貸し切りにした教会で、数十席ある椅子にはただの一人も座っていない。
居るのは、わたくしと、新郎のユリウス殿下と、新婦のジュリア様だけだった。
側妾は結婚式を挙げられない。それはこの国の不文律であり、王に近い立場であるからこそ遵守しなければならないルールだった。
それではあまりにあまりであるため、わたくしは形だけでも式を挙げるように勧めた。
ユリウス殿下はとても乗り気で、ジュリア様は結婚式に憧れつつも遠慮していたが、強引に二人で説き伏せた。
「新郎ユリウス・アレクシス・ヴァレンティア。
あなたはここにいるジュリアン・エルセリオを、病める時も、健やかなる時も、富める時も、貧しき時も妻として愛し、敬い、慈しむ事を誓いますか?」
神父の代理となり、わたくしが問いかける。
「魂にかけて誓います」
厳かに、しかしきっぱりと、ユリウス殿下が決意を述べる。
「新婦。ジュリアン・エルセリオ。
あなたはここにいるユリウス・アレクシス・ヴァレンティアを、病める時も、健やかなる時も、富める時も、貧しき時も妻として愛し、敬い、慈しむ事を誓いますか?」
「この命にかけて誓います」
即答だった。
(ドドドドドドドド ======┌(┌ ^o^)┐デュフ)
魔物が暴れようとしている。わたくしは耐えるのに必死だ。
これから起こることは、あまりに刺激が強すぎるから。
「それでは、指輪の交換を」
ジュリア様がユリウス殿下の手を取り、薬指に指輪をはめる。
ユリウス殿下がジュリア様の手を取り、薬指に指輪をはめる。
その手は、喜びによって震えていた。
(ドドドドドドドド =====┌(┌ ^o^)┐==┌(┌ ^o^)┐デュフフフ)
「最後に、誓いの口づけを」
二人の醸し出す幸せオーラに当てられて、わたくしの胸が熱くなる。
(ドドドドドドドド =====┌(┌ ^o^)┐==┌(┌ ^o^)┐==┌(┌ ^o^)┐デュフコポォヌポォ)
ユリウス殿下はヴェールを上げ、そっと視線で導くように、ジュリア様の顔を引き寄せた。

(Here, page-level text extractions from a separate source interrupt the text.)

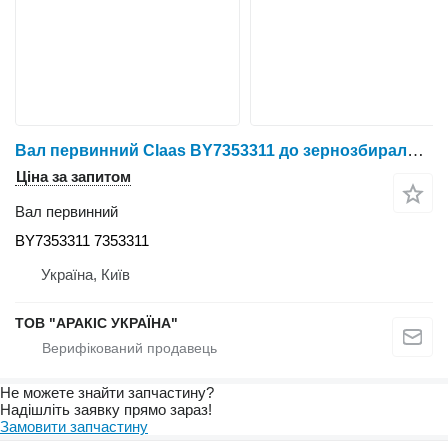
Вал первинний Claas BY7353311 до зернозбирального комбайна
Ціна за запитом
Вал первинний
BY7353311 7353311
Україна, Київ
ТОВ "АРАКІС УКРАЇНА"
Не можете знайти запчастину?
Надішліть заявку прямо зараз!
Замовити запчастину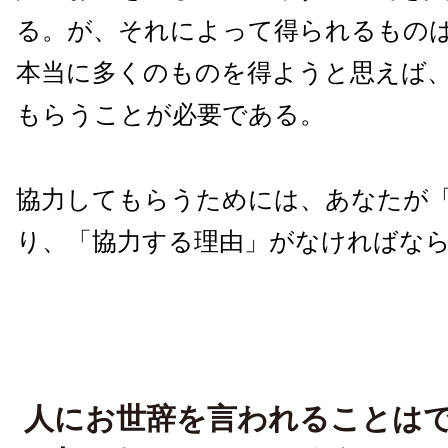
る。が、それによって得られるもの
本当に多くのものを得ようと思えば
もらうことが必要である。
協力してもらうためには、あなたが
り、「協力する理由」がなければな
人にお世辞を言われることは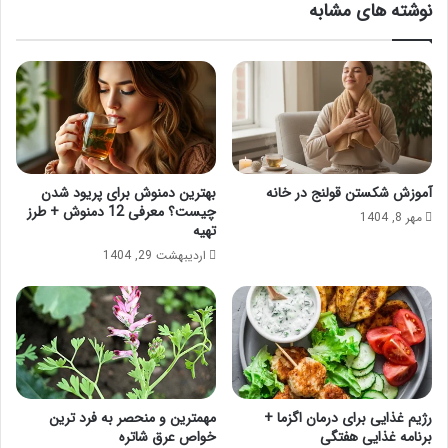
نوشته های مشابه
آموزش شکستن قولنج در خانه
بهترین دمنوش برای پریود شدن
چیست؟ معرفی 12 دمنوش + طرز
مهر 8, 1404
تهیه
اردیبهشت 29, 1404
رژیم غذایی برای درمان اگزما +
مهمترین و منحصر به فرد ترین
برنامه غذایی هفتگی
خواص عرق شاتره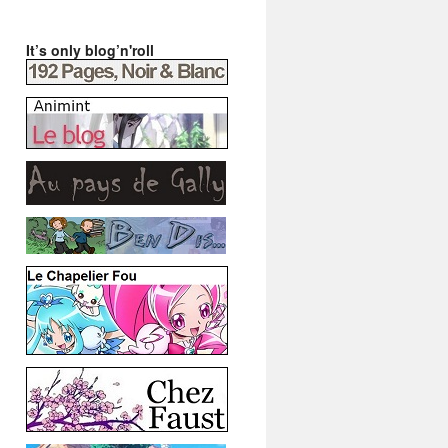
It’s only blog’n'roll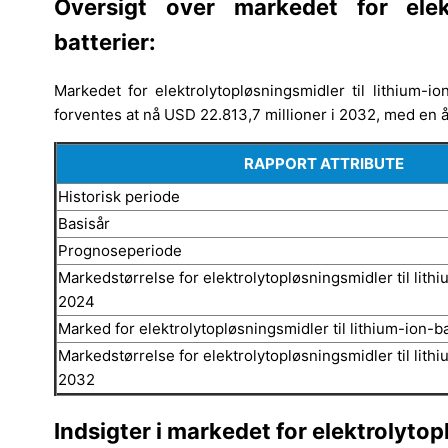
Oversigt over markedet for elektr
batterier:
Markedet for elektrolytopløsningsmidler til lithium-i
forventes at nå USD 22.813,7 millioner i 2032, med en 
RAPPORT ATTRIBUTE
Historisk periode
Basisår
Prognoseperiode
Markedstørrelse for elektrolytopløsningsmidler til lithi
2024
Marked for elektrolytopløsningsmidler til lithium-ion-b
Markedstørrelse for elektrolytopløsningsmidler til lithi
2032
Indsigter i markedet for elektrolytop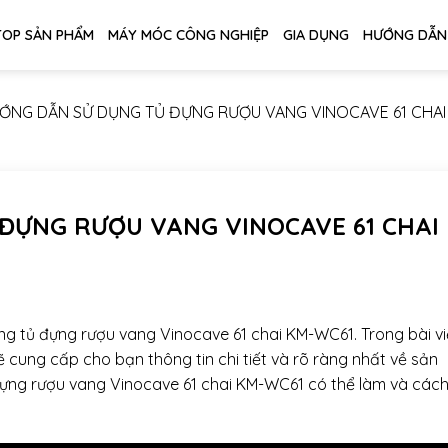
TOP SẢN PHẨM
MÁY MÓC CÔNG NGHIỆP
GIA DỤNG
HƯỚNG DẪN
ỚNG DẪN SỬ DỤNG TỦ ĐỰNG RƯỢU VANG VINOCAVE 61 CHAI
ĐỰNG RƯỢU VANG VINOCAVE 61 CHAI
 tủ đựng rượu vang Vinocave 61 chai KM-WC61. Trong bài vi
ẽ cung cấp cho bạn thông tin chi tiết và rõ ràng nhất về sản
đựng rượu vang Vinocave 61 chai KM-WC61 có thể làm và cách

殿下の蒼い瞳と、ジュリア様の菫色の瞳が互いの姿を映しあう。
その顔と顔が近づき合い、唇と唇とが重なりあった。
(ドドドドドドドド =====┌(┌ ^o^)┐==┌(┌ ^o^)┐デュフコポォヌポォ)
(ドドドドドドドド ======┌(┌ ^o^)┐===┌(┌ ^o^)┐デュフコポォヌポォ)
あまりに尊い光景。気を強く持たなければ失神しそうになるくらいに。
二人の唇が離れ合う。お互いに愛し合う者同士の感慨と歓喜がそこにあった。
「おめでとうございます。これでお二方は、他の誰が何をどう言おうと夫婦ですわ。わたくしが認めます」
気づけば、わたくしの瞳からは涙が流れていた。